Citigroup Rescue....#*@&%bank

To boost investor confidence in Citigroup the government unveiled a bold plan Sunday, including taking a $20 billion stake in the firm as well as guaranteeing hundreds of billions($306,000,000,000) of dollars in risky assets. The move, announced jointly by the Treasury Department, the Federal Reserve and the Federal Deposit Insurance Corp., is aimed at shoring up a huge financial institution whose collapse would wreak havoc on the already crippled financial system and the U.S. economy.

Does this shore up confidence? It sure makes in obvious that those in charge of putting band-aides on bullet-holes can't see past their own nose. What has happened between tonight and a few weeks back when the government invested the previous $25 billion in Citigroup? How many more weeks will it be before the government offers Citigroup another $25 billion or so. They all better go on an expensive retreat and think about it.

Maybe they(WE) have to do this, maybe we don't, but why didn't these geniuses see this coming a few weeks back. They actually thought that $25billion was enough a few weeks back. After injecting nearly $300 billion of capital into financial institutions, federal officials now appear to be willing to absorb bad assets, on a targeted basis, from specific institutions. This will not be the last attempt to save sinking ships. In addition to $2 trillion in assets it has on its balance sheet, Citi has another $1.23 trillion in entities that aren't reflected there, according to reports. Some of those assets are tied to mortgages, and investors have worried they could cause heavy losses if they are brought back on the company's books. It doesn't only have fleas, it has ticks and the mange.

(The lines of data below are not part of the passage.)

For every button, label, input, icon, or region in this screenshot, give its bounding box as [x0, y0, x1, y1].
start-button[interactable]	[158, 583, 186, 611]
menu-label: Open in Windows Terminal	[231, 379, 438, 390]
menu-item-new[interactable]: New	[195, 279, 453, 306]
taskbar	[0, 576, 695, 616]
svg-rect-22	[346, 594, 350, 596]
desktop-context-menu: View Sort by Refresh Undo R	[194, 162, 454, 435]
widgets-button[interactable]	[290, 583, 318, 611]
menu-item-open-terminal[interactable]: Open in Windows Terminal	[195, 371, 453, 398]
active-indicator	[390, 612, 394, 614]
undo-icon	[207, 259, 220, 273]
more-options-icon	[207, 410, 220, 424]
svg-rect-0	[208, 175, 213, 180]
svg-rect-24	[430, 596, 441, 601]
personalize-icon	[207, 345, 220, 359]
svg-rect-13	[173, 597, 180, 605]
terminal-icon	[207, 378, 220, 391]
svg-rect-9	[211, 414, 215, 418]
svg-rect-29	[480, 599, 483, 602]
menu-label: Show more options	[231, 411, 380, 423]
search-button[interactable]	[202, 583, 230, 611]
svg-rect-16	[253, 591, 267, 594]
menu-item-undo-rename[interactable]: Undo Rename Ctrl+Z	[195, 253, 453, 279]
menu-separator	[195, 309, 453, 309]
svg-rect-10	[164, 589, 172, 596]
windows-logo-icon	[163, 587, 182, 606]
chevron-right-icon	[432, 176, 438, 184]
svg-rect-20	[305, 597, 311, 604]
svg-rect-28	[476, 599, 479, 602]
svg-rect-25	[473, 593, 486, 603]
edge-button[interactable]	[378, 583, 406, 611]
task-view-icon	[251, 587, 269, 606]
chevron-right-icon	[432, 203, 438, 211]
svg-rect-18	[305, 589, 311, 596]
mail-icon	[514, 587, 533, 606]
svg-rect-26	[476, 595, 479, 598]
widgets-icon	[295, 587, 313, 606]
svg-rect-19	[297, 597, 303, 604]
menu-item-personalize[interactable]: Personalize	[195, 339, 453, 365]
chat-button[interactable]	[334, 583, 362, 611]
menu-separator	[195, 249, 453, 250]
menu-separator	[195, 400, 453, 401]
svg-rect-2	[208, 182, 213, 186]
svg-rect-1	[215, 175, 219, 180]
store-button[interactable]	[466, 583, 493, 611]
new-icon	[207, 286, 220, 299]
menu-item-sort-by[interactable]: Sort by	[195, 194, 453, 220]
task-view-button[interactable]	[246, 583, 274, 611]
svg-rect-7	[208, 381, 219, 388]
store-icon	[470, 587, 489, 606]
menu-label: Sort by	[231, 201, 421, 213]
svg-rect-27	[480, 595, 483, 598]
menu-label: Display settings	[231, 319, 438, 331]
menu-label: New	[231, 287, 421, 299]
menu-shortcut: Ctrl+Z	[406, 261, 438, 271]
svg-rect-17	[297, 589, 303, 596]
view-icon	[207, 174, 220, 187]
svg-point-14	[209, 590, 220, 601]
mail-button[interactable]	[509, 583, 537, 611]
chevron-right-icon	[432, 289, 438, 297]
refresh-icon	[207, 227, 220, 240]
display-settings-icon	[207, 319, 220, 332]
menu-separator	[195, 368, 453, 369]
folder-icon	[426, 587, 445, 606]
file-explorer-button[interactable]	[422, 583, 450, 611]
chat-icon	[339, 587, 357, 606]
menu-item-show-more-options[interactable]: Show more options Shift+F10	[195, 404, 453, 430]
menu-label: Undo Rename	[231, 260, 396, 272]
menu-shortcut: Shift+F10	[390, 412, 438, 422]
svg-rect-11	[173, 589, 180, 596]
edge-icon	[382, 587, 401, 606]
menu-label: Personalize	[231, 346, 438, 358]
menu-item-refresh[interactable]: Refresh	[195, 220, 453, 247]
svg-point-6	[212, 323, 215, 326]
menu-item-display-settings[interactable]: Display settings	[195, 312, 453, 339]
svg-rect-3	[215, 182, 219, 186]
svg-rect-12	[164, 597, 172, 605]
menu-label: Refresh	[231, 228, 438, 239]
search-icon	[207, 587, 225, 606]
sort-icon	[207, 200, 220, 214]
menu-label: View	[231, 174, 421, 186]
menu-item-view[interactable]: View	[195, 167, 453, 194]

Citigroup(shitibank)---click to enlarge

If we as tax payers are going to fund a distressed equities hedge fund, how can we now not bail out the auto industry? This mess with Citi is going to cost a lot more than the money Detroit is asking for. If we are going to invest in failing banks and other troubled and burdened industries, where does it stop? Where do we draw the line? We sure better be investing in companies that offer some growth to offset the boat-anchors we own preferred stock in currently. We will not get preferred stock in solar and new fuel cell companies that the government is going to surely offer tax incentives to jump start that industry. We will not get preferred stock in the infrastructure companies that will most likely get business as the federal government attempts to restart the economy with spending. These last two will at least create jobs and give some people some benefit. Tying up $351 billion in Shitibank isn't the best investment. With the additional 1.2 trillion in assets currently off its books, we will be throwing more money into this fire in 6 weeks time.

Link to terms of the "deal".

Fed Pledges $7.4 Trillion To Ease Frozen Credit.
That is equal to $24,000 for every U.S. citizen and 9 times the Iraq war. Scary.